KUALA LUMPUR: Banking sectors in Malaysia, Indonesia and Thailand are on the negative sector outlook due to high risks and challenging operating environment across Asean region, said Fitch Ratings.
Singapore, although placed on a stable sector outlook, faced downside risks that have risen over the past year.
The ratings agency described both Indonesia and Malaysia as the most exposed to the negative effects of lower commodity prices in the region although both economies have recovered from the terms-of-trade shock.
"The weaker operating environment could potentially expose vulnerabilities created in Asean's banking systems during the years of rapid credit growth that followed the 2008 global financial crisis." it said.
Credit growth has slowed in most countries over the past two years, although credit/GDP ratios are generally much higher than a decade ago.
Household debt has risen particularly strongly in Malaysia, Thailand and Singapore.

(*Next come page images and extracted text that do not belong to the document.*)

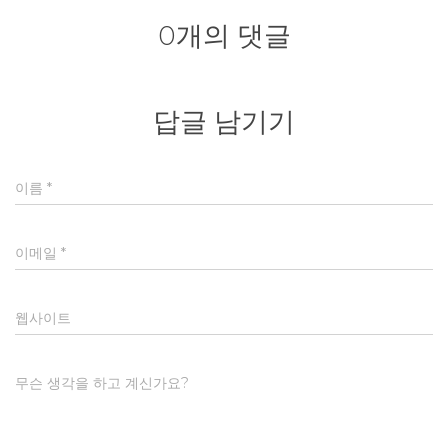
0개의 댓글
답글 남기기
이름
*
이메일
*
웹사이트
무슨 생각을 하고 계신가요?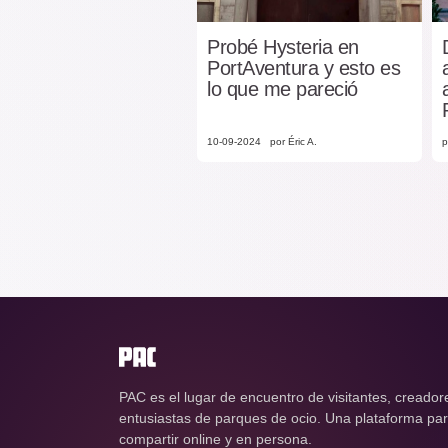
Probé Hysteria en
PortAventura y esto es
lo que me pareció
10-09-2024
por Éric A.
p
PAC es el lugar de encuentro de visitantes, creador
entusiastas de parques de ocio. Una plataforma para
compartir online y en persona.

In Thailand, GDP growth has been held back by rapid population ageing and declining export competitiveness.
"Nevertheless, the major banks in all of these economies look resilient and remain on a stable rating outlook, owing to satisfactory profitability and strong loss-absorption capacity." it added.
Prolonged economic weakness in any of these economies could cause a reassessment of our bank ratings, warned Fitch.

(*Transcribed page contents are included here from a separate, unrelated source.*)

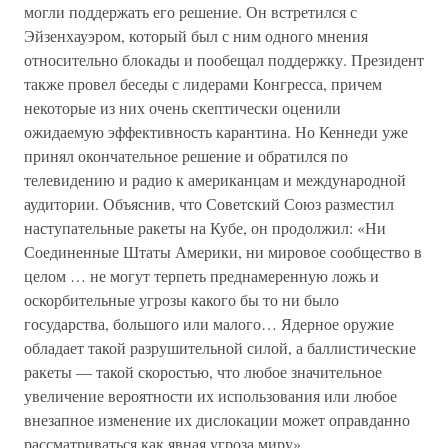
могли поддержать его решение. Он встретился с
Эйзенхауэром, который был с ним одного мнения
относительно блокады и пообещал поддержку. Президент
также провел беседы с лидерами Конгресса, причем
некоторые из них очень скептически оценили
ожидаемую эффективность карантина. Но Кеннеди уже
принял окончательное решение и обратился по
телевидению и радио к американцам и международной
аудитории. Объяснив, что Советский Союз разместил
наступательные ракеты на Кубе, он продолжил: «Ни
Соединенные Штаты Америки, ни мировое сообщество в
целом … не могут терпеть преднамеренную ложь и
оскорбительные угрозы какого бы то ни было
государства, большого или малого… Ядерное оружие
обладает такой разрушительной силой, а баллистические
ракеты — такой скоростью, что любое значительное
увеличение вероятности их использования или любое
внезапное изменение их дислокации может оправданно
рассматриваться как явная угроза миру».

Buffers are much thinner in Vietnam, where banks have the lowest ratings among those that were assessed due to the legacy problem assets and also face structural problems.
Fitch Ratings described the operating environment as challenging for banks across the region over the last few years – due to slower global GDP growth, weak world trade, currency depreciation and drop in commodity prices - while risks also stemmed from a sharp rise in debt during the last decade.
Non-performing loans are expected to rise in 2016 in most of the banking sectors.
In most countries banks have adequate loss-absorption buffers that should support their ratings, says Fitch Ratings.